Dans le livre XII, Lambda (Λ), il dit de manière formelle que :

« Aussi, Platon ne se trompe-t-il pas quand il dit qu’il y a [pure hypothèse, qu’Aristote réfute] autant d’Idées qu’il y a de choses dans la nature, si, toutefois, il y a des Idées différentes pour des choses telles que le feu, la chair, la tête, etc.

Tout est matière dans le monde ; et la matière dernière est la matière de la substance par excellence. Mais si la production et la destruction ont lieu quelque part, c’est dans les choses de la nature. »

En effet, le moteur premier, sorte de super substance, ne connaît pas la destruction, ni réellement la production car il est en acte éternel, permanent, ininterrompu, etc.

Mais faut-il alors pencher plutôt du côté de la nature et voir en le moteur premier un principe absolu (tel Averroès, voire confondre l’univers et le moteur, comme le fit Spinoza), ou bien voir en la nature une existence somme toute secondaire par rapport au moteur premier (comme le fait, avec des influences idéalistes, Avicenne, ou dans une version totalement réactionnaire Thomas d’Aquin) ?

Aristote ne tranche pas, car pour lui il y a trois niveaux : la matière, le jeu des formes et de la substance, puis le moteur premier. Dans le livre VII, Zêta (Ζ), il explique ainsi :

« Ce qu’on vient de dire fait donc bien voir que ce qu’on appelle la forme, ou la substance, ne se produit pas, à proprement parler ; que tout ce qui se produit, c’est la rencontre des deux éléments qui en recevront leur appellation ; que, dans tout phénomène qui vient à se produire, il y a préalablement de la matière, et que le résultat total se compose, partie de matière, et partie, de forme. »

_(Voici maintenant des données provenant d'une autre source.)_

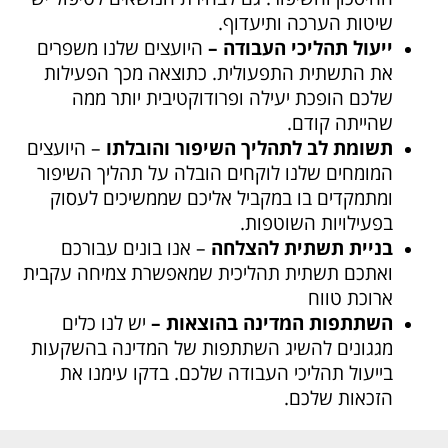
שיטות הערכה ותיעדוף.
ייעול תהליכי העבודה –
היועצים שלנו משפרים
את התשתית התפעולית. כתוצאה מכך הפעילות
שלכם הופכת יעילה ופרודוקטיבית יותר ממה
שהייתה קודם.
תשומת לב לתהליך השיפור והובלתו
– היועצים
המומחים שלנו לוקחים הובלה על תהליך השיפור
ומתמקדים בו במקביל אליכם שממשיכים לעסוק
בפעילויות השוטפות.
בניית תשתית להצלחה
– אנו בונים עבורכם
ואתכם תשתית תהליכית שמאפשרת צמיחה עקבית
ארוכת טווח
השתתפות המדינה בהוצאות
–
יש לנו כלים
מגגונים להשיג השתתפות של המדינה בהשקעות
בייעול תהליכי העבודה שלכם. בדקו עימנו את
הזכאות שלכם.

Cela implique en fait, conformément à la thèse de « l’ordre » préalable à tout acte (comme reflet du mode de production esclavagiste), qu’il n’y a jamais de transformation, simplement la rencontre d’éléments existant déjà. Dans l’univers d’Aristote, rien de nouveau ne peut se produire, car tout mouvement est circulaire, l’être humain se produisant de génération en génération, les formes nouvelles ne faisant que répéter des formes ayant existé déjà par le passé, etc.

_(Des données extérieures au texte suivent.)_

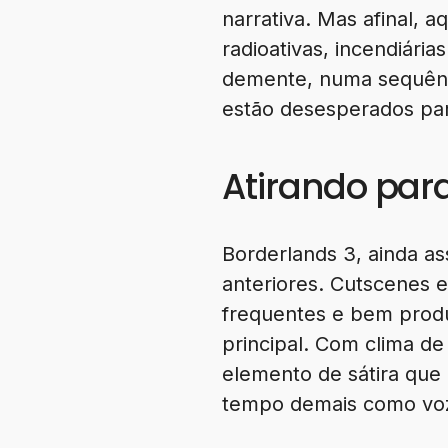
narrativa. Mas afinal, a
radioativas, incendiár
demente, numa sequênci
estão desesperados par
Atirando par
Borderlands 3, ainda as
anteriores. Cutscenes 
frequentes e bem produ
principal. Com clima de
elemento de sátira que
tempo demais como voze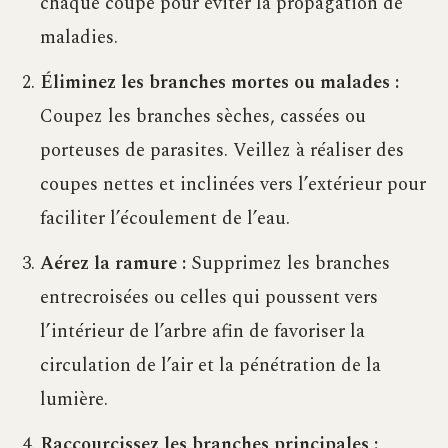
chaque coupe pour éviter la propagation de
maladies.
Éliminez les branches mortes ou malades :
Coupez les branches sèches, cassées ou
porteuses de parasites. Veillez à réaliser des
coupes nettes et inclinées vers l’extérieur pour
faciliter l’écoulement de l’eau.
Aérez la ramure :
Supprimez les branches
entrecroisées ou celles qui poussent vers
l’intérieur de l’arbre afin de favoriser la
circulation de l’air et la pénétration de la
lumière.
Raccourcissez les branches principales :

La société se re-produisant, l’univers se re-produit pareillement.

Friedrich Engels, dans Socialisme utopique et socialisme scientifique, a souligné les défauts d’une telle approche, soulignant l’opposition entre dialectique et métaphysique :

« Pour le métaphysicien, les choses et leurs reflets dans la pensée, les concepts, sont des objets d’étude isolés, à considérer l’un après l’autre et l’un sans l’autre, fixes, rigides, donnés une fois pour toutes.

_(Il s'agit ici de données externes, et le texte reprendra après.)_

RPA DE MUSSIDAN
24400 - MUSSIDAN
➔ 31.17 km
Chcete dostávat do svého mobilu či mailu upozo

Il ne pense que par antithèses sans moyen terme: il dit oui, oui, non, non; ce qui va au-delà ne vaut rien. Pour lui, ou bien une chose existe, ou bien elle n’existe pas; une chose ne peut pas non plus être à la fois elle-même et une autre. Le positif et le négatif s’excluent absolument; la cause et l’effet s’opposent de façon tout aussi rigide.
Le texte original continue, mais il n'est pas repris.